__Instructions for the task__
Using the data that follows, state the number of lines holding the word "hotels", and give no other output.

______________________________

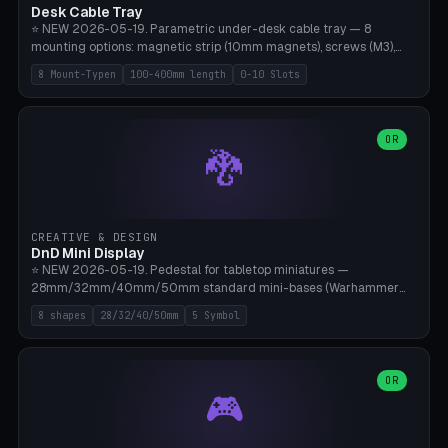
Desk Cable Tray
⭐ NEW 2026-05-19. Parametric under-desk cable tray — 8
mounting options: magnetic strip (10mm magnets), screws (M3),
table clamp, adhesive pad (3M VHB), standalone, wall mount, under-
8 Mount-Typen
100-400mm length
0-10 Slots
desk hook (grips tabletop), vertical rack. Parametric dimensions:
length 100-400mm, width 60-160mm, depth 35-100mm. Optional
USB hub cutout (60x25mm) and adjustable 0-10 cable slots in the
side panels. Printed on Bambu A1/X1C — PLA or PETG (heat-cured)
OR
🐉
without supports. Free parametric design.
CREATIVE & DESIGN
DnD Mini Display
⭐ NEW 2026-05-19. Pedestal for tabletop miniatures —
28mm/32mm/40mm/50mm standard mini-bases (Warhammer
40k, AoS, DnD, Bolt Action, Frostgrave, Star Wars Legion,
8 shapes
28/32/40/50mm
5 Symbol
Shatterpoint, Kings of War). 8 shapes: Round, Hexagon, Square, Crest
(Shield), Octagon, Crystal Tower (tapered), Column (tall), Stack
Plate. Optional name engraving, 5 symbol pockets
(Skull/Shield/Cross/Star/Eagle), stackable magnetic slots
OR
🎮
Ø10×3mm (for diorama construction). Hollow printing for material
savings. Bamboo A1, 0.16mm layer height for crisp engraving — free
and parametric.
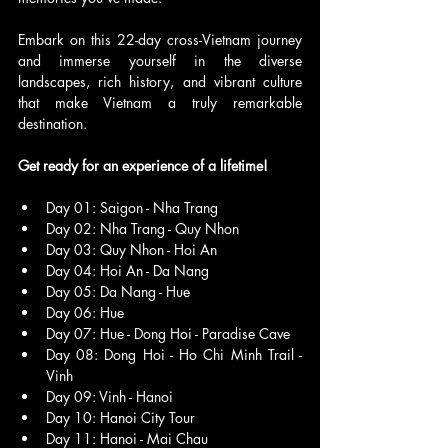
Embark on this 22-day cross-Vietnam journey 
and immerse yourself in the diverse 
landscapes, rich history, and vibrant culture 
that make Vietnam a truly remarkable 
destination. 
Get ready for an experience of a lifetime!
Day 01: Saigon - Nha Trang
Day 02: Nha Trang - Quy Nhon
Day 03: Quy Nhon - Hoi An
Day 04: Hoi An - Da Nang
Day 05: Da Nang - Hue
Day 06: Hue
Day 07: Hue - Dong Hoi - Paradise Cave
Day 08: Dong Hoi - Ho Chi Minh Trail - 
Vinh
Day 09: Vinh - Hanoi
Day 10: Hanoi City Tour
Day 11: Hanoi - Mai Chau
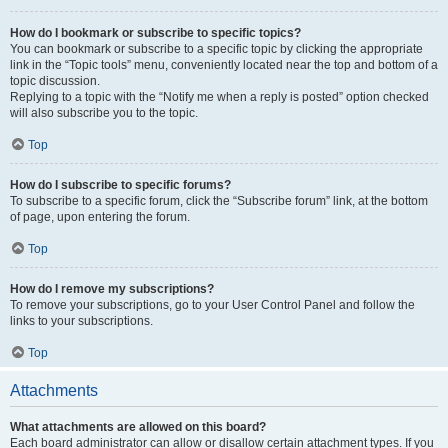
How do I bookmark or subscribe to specific topics?
You can bookmark or subscribe to a specific topic by clicking the appropriate
link in the “Topic tools” menu, conveniently located near the top and bottom of a
topic discussion.
Replying to a topic with the “Notify me when a reply is posted” option checked
will also subscribe you to the topic.
Top
How do I subscribe to specific forums?
To subscribe to a specific forum, click the “Subscribe forum” link, at the bottom
of page, upon entering the forum.
Top
How do I remove my subscriptions?
To remove your subscriptions, go to your User Control Panel and follow the
links to your subscriptions.
Top
Attachments
What attachments are allowed on this board?
Each board administrator can allow or disallow certain attachment types. If you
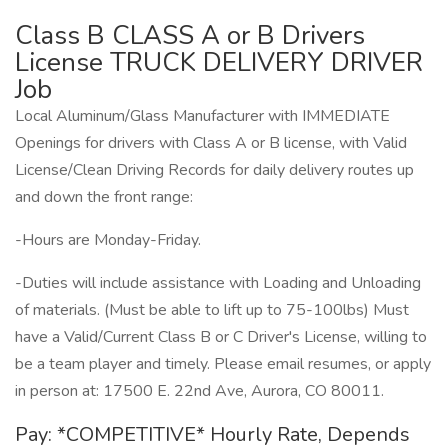
Class B CLASS A or B Drivers
License TRUCK DELIVERY DRIVER
Job
Local Aluminum/Glass Manufacturer with IMMEDIATE
Openings for drivers with Class A or B license, with Valid
License/Clean Driving Records for daily delivery routes up
and down the front range:
-Hours are Monday-Friday.
-Duties will include assistance with Loading and Unloading
of materials. (Must be able to lift up to 75-100lbs) Must
have a Valid/Current Class B or C Driver's License, willing to
be a team player and timely. Please email resumes, or apply
in person at: 17500 E. 22nd Ave, Aurora, CO 80011.
Pay: *COMPETITIVE* Hourly Rate, Depends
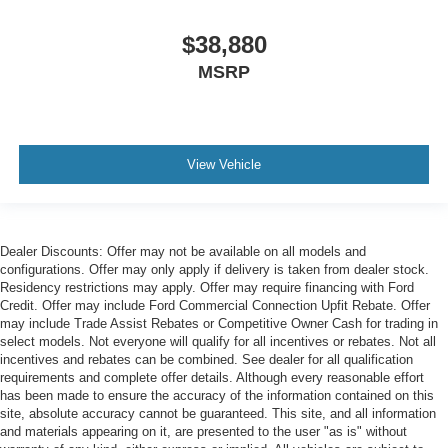
$38,880
MSRP
View Vehicle
Dealer Discounts: Offer may not be available on all models and
configurations. Offer may only apply if delivery is taken from dealer stock.
Residency restrictions may apply. Offer may require financing with Ford
Credit. Offer may include Ford Commercial Connection Upfit Rebate. Offer
may include Trade Assist Rebates or Competitive Owner Cash for trading in
select models. Not everyone will qualify for all incentives or rebates. Not all
incentives and rebates can be combined. See dealer for all qualification
requirements and complete offer details. Although every reasonable effort
has been made to ensure the accuracy of the information contained on this
site, absolute accuracy cannot be guaranteed. This site, and all information
and materials appearing on it, are presented to the user "as is" without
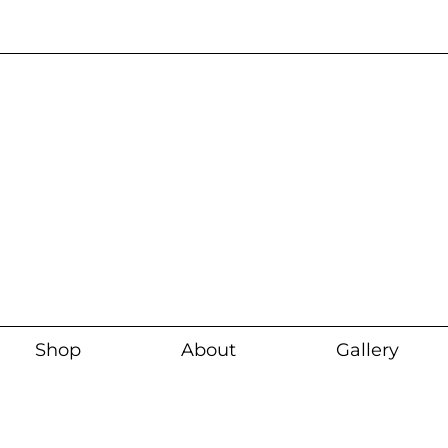
Current wait time i
Shop
About
Gallery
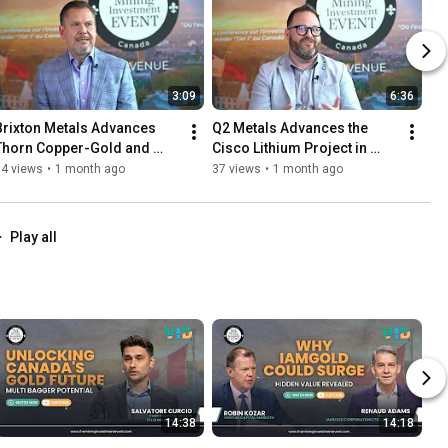
3:09
6:36
Brixton Metals Advances 
Q2 Metals Advances the 
Thorn Copper-Gold and 
Cisco Lithium Project in 
Langis Silver Exploration
Québec’s James Bay Region
54 views
•
1 month ago
37 views
•
1 month ago
Play all
14:38
14:18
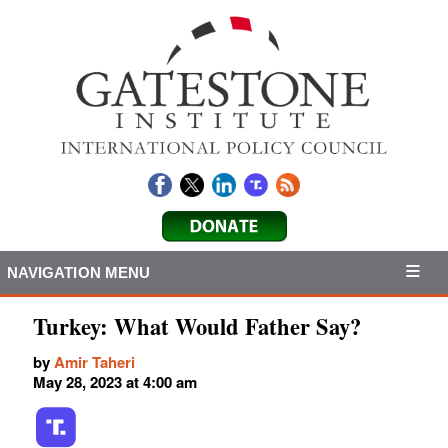
NAVIGATION MENU
Turkey: What Would Father Say?
by
Amir Taheri
May 28, 2023 at 4:00 am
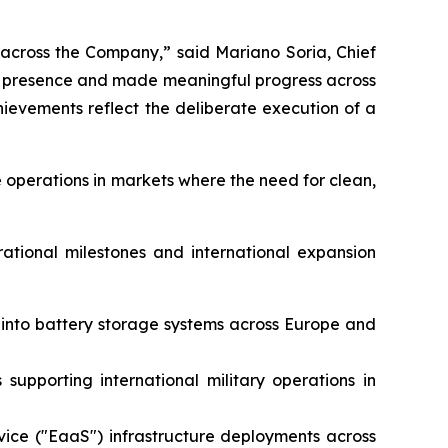
 across the Company,” said Mariano Soria, Chief
al presence and made meaningful progress across
evements reflect the deliberate execution of a
 operations in markets where the need for clean,
rational milestones and international expansion
e into battery storage systems across Europe and
supporting international military operations in
vice ("EaaS") infrastructure deployments across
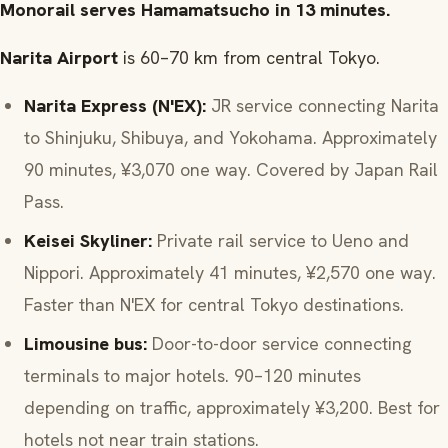
Monorail serves Hamamatsucho in 13 minutes.
Narita Airport
is 60–70 km from central Tokyo.
Narita Express (N'EX):
JR service connecting Narita
to Shinjuku, Shibuya, and Yokohama. Approximately
90 minutes, ¥3,070 one way. Covered by Japan Rail
Pass.
Keisei Skyliner:
Private rail service to Ueno and
Nippori. Approximately 41 minutes, ¥2,570 one way.
Faster than N'EX for central Tokyo destinations.
Limousine bus:
Door-to-door service connecting
terminals to major hotels. 90–120 minutes
depending on traffic, approximately ¥3,200. Best for
hotels not near train stations.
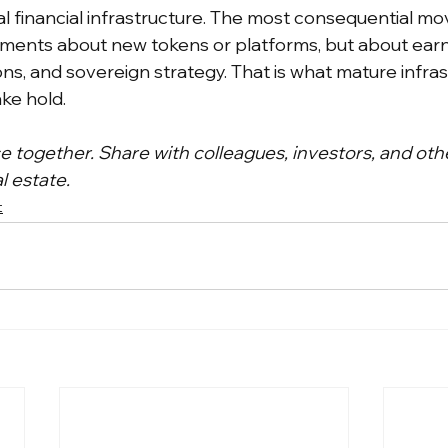
al financial infrastructure. The most consequential mo
ents about new tokens or platforms, but about earni
ons, and sovereign strategy. That is what mature infras
ake hold.
ce together. Share with colleagues, investors, and oth
l estate.
t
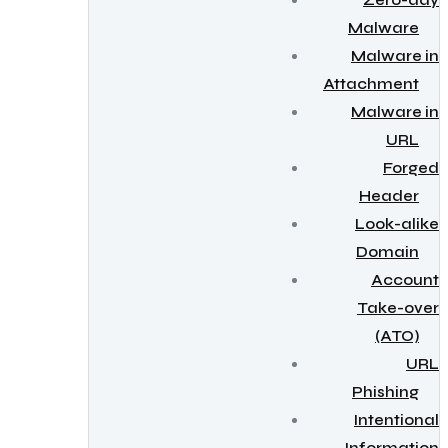
Zero-day
Malware
Malware in
Attachment
Malware in
URL
Forged
Header
Look-alike
Domain
Account
Take-over
(ATO)
URL
Phishing
Intentional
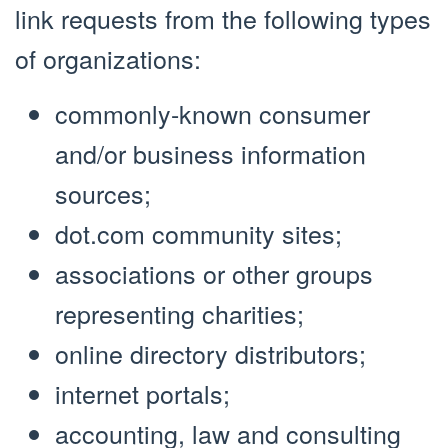
link requests from the following types
of organizations:
commonly-known consumer
and/or business information
sources;
dot.com community sites;
associations or other groups
representing charities;
online directory distributors;
internet portals;
accounting, law and consulting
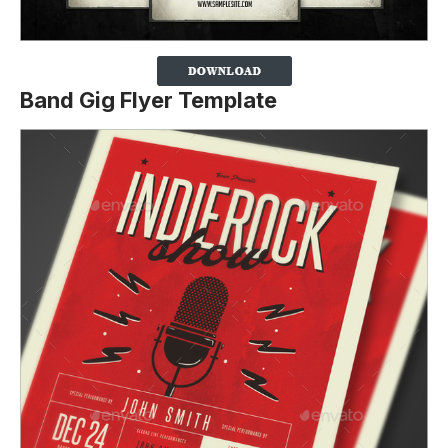
Band Gig Flyer Template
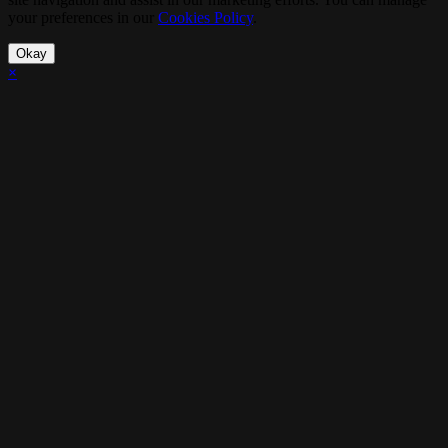
your preferences in our
Cookies Policy
.
Okay
×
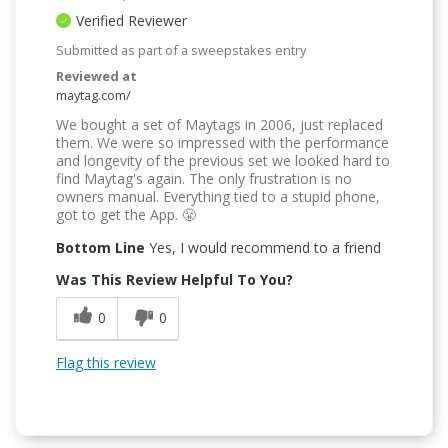
Verified Reviewer
Submitted as part of a sweepstakes entry
Reviewed at
maytag.com/
We bought a set of Maytags in 2006, just replaced
them. We were so impressed with the performance
and longevity of the previous set we looked hard to
find Maytag's again. The only frustration is no
owners manual. Everything tied to a stupid phone,
got to get the App. 😤
Bottom Line
Yes, I would recommend to a friend
Was This Review Helpful To You?
0
0
Flag this review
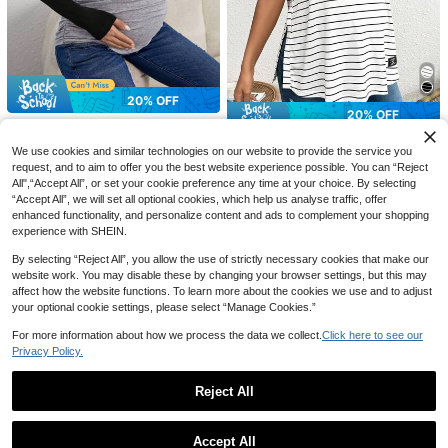
20% OFF
20% OFF
#CasualOutfits
5
#CozyLoungewear
SHEIN Maternity Two Tone Raglan
We use cookies and similar technologies on our website to provide the service you
SHEIN Maternity Striped Loose Fit
Sleeve Ruched Side Tee Fall
(500+)
20% OFF
20% OFF
request, and to aim to offer you the best website experience possible. You can “Reject
Long T-Shirt With Side Slits And Ro
100+ sold
15
All",“Accept All”, or set your cookie preference any time at your choice. By selecting
CA$
.66
-20%
Last 2 days
und Neck World Cup
13
SHEIN Maternity
#WorkTops
CA$
.82
-20%
Last 2 days
Estimated
“Accept All”, we will set all optional cookies, which help us analyse traffic, offer
SHEIN Casual Fall Autumn Maternit
SHEIN Maternity Solid Color Round
enhanced functionality, and personalize content and ads to complement your shopping
y Autumn Colorblock Round Neck
50+ sold
Neck Short Sleeve Casual Tops Wo
50+ sold
experience with SHEIN.
Drop Shoulder Long Sleeve Therma
rld Cup
20
14
CA$
.46
-20%
Last 2 days
CA$
.46
-20%
Last 2 days
l Lined Casual Sweatshirt, Autumn/
By selecting “Reject All”, you allow the use of strictly necessary cookies that make our
Winter
website work. You may disable these by changing your browser settings, but this may
affect how the website functions. To learn more about the cookies we use and to adjust
your optional cookie settings, please select “Manage Cookies.”
For more information about how we process the data we collect.
Click here to see our
Privacy Policy.
Reject All
Show similar in-stock items
View All
Accept All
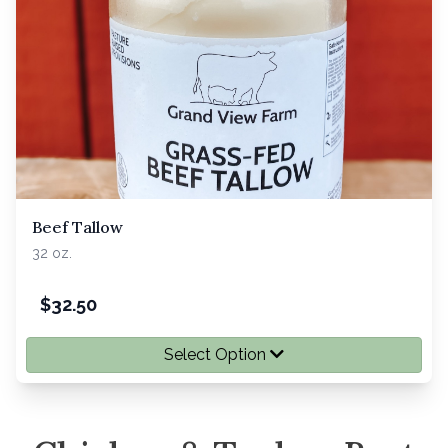
Beef Tallow
32 oz.
$
32.50
Select Option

______________________________

__Solution for this problem__
2